Lifecycle State Machines¶
Bernstein uses deterministic finite state machines (FSMs) for both task and agent lifecycle management. All transitions flow through the Lifecycle Governance Kernel (core/tasks/lifecycle.py), which validates transitions against an explicit transition table, rejects illegal moves with IllegalTransitionError, and emits typed LifecycleEvent records for audit, replay, and metrics.
Source of truth: src/bernstein/core/tasks/lifecycle.py (transition tables), src/bernstein/core/tasks/models.py (TaskStatus enum, AgentSession dataclass).
Task States (12 states)¶
| Status | Description |
|---|---|
PLANNED | Awaiting human approval before execution (plan mode).

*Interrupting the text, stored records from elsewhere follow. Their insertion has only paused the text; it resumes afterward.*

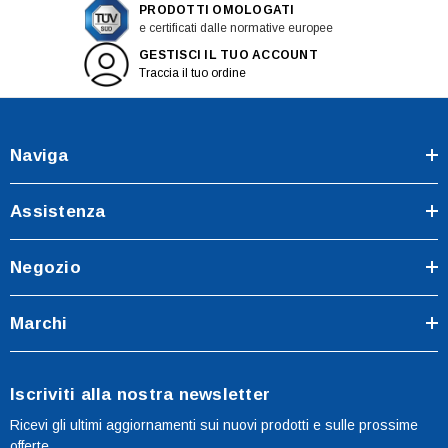
PRODOTTI OMOLOGATI
e certificati dalle normative europee
GESTISCI IL TUO ACCOUNT
Traccia il tuo ordine
Naviga
Assistenza
Negozio
Marchi
Iscriviti alla nostra newsletter
Ricevi gli ultimi aggiornamenti sui nuovi prodotti e sulle prossime
offerte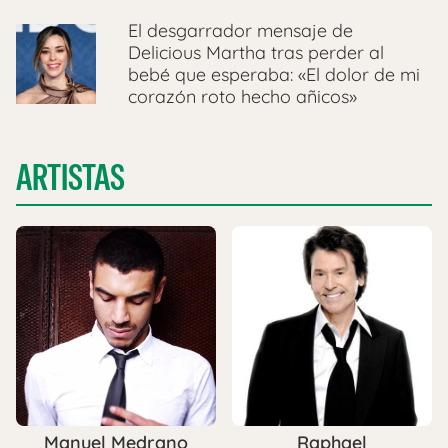
El desgarrador mensaje de
Delicious Martha tras perder al
bebé que esperaba: «El dolor de mi
corazón roto hecho añicos»
ARTISTAS
Manuel Medrano
Raphael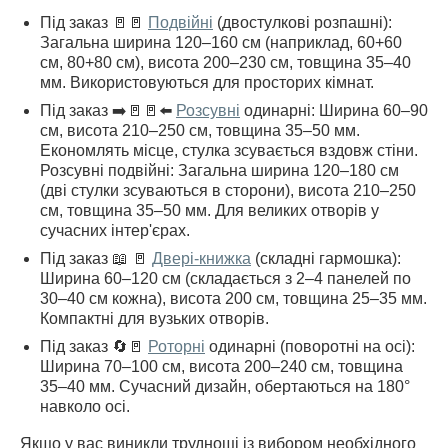
Під заказ 🚪🚪
Подвійні
(двостулкові розпашні):
Загальна ширина 120–160 см (наприклад, 60+60
см, 80+80 см), висота 200–230 см, товщина 35–40
мм. Використовуються для просторих кімнат.
Під заказ ➡️🚪🚪⬅️
Розсувні
одинарні: Ширина 60–90
см, висота 210–250 см, товщина 35–50 мм.
Економлять місце, стулка зсувається вздовж стіни.
Розсувні подвійні: Загальна ширина 120–180 см
(дві стулки зсуваються в сторони), висота 210–250
см, товщина 35–50 мм. Для великих отворів у
сучасних інтер'єрах.
Під заказ 📖 🚪
Двері-книжка
(складні гармошка):
Ширина 60–120 см (складається з 2–4 панелей по
30–40 см кожна), висота 200 см, товщина 25–35 мм.
Компактні для вузьких отворів.
Під заказ 🔄🚪
Роторні
одинарні (поворотні на осі):
Ширина 70–100 см, висота 200–240 см, товщина
35–40 мм. Сучасний дизайн, обертаються на 180°
навколо осі.
Якщо у вас виникли труднощі із вибором необхідного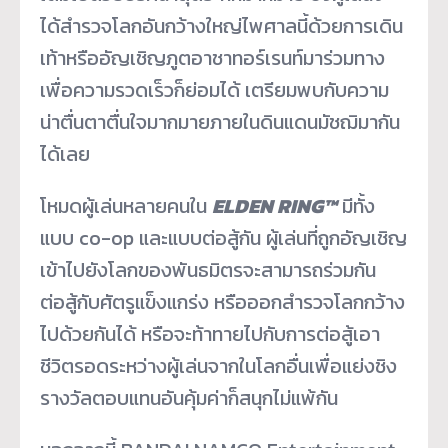
ได้สำรวจโลกอันกว้
างใหญ่ไพศาลนี้ด้วยการเดิน
เท้
าหรืออัญเชิญภูตอาชาทอร์เรนท์
มาร่วมทาง
เพื่อความรวดเร็วก็ย่
อมได้ เตรียมพบกับความ
น่าตื่นตาตื่
นใจมากมายภายในดินแดนมัชฌิมากั
น
ได้เลย
โหมดผู้เล่นหลายคนใน
ELDEN RING
™
มีทั้ง
แบบ co-op และแบบต่อสู้กัน ผู้เล่นที่ถูกอัญเชิญ
เข้าไปยั
งโลกของพันธมิตรจะสามารถร่วมกั
น
ต่อสู้กับศัตรูแข็งแกร่ง หรือออกสำรวจโลกกว้าง
ไปด้วยกั
นได้ หรือจะท้าทายไปกับการต่อสู้
เอา
ชีวิตรอดระหว่างผู้เล่
นจากในโลกอื่นเพื่อแย่งชิง
รางวั
ลตอบแทนอันคุ้มค่าก็สนุกไม่แพ้
กัน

Tasks created from plan YAML files start here. |
OPEN | Ready for an agent to claim. The default starting state for dynamically created tasks. |
CLAIMED | An agent has claimed this task but has not yet started work. |
IN_PROGRESS | Agent is actively working on the task. |
DONE | Agent reported completion. Pending janitor verification and merge. |
CLOSED | Verified and merged. Terminal state. |
FAILED | Agent reported failure or verification rejected the result. Can be retried. |
BLOCKED | Waiting on an external dependency (another task, resource, or approval). |
WAITING_FOR_SUBTASKS | Parent task waiting for child subtasks to complete (agent decomposed work). |
CANCELLED | Manually or programmatically cancelled. Terminal state. |
ORPHANED | Agent crashed mid-task; pending crash recovery by the orchestrator. |
PENDING_APPROVAL | Task completed but requires human approval before taking effect. |
Task State Diagram¶
stateDiagram-v2
[*] --> PLANNED : plan mode
[*] --> OPEN : dynamic creation
PLANNED --> OPEN : approved
PLANNED --> CANCELLED : rejected
OPEN --> CLAIMED : agent claims task
OPEN --> WAITING_FOR_SUBTASKS : decomposed before claim
OPEN --> CANCELLED : manual cancel
CLAIMED --> IN_PROGRESS : agent starts work
CLAIMED --> OPEN : unclaim / force-reassign
CLAIMED --> DONE : fast completion (trivial task)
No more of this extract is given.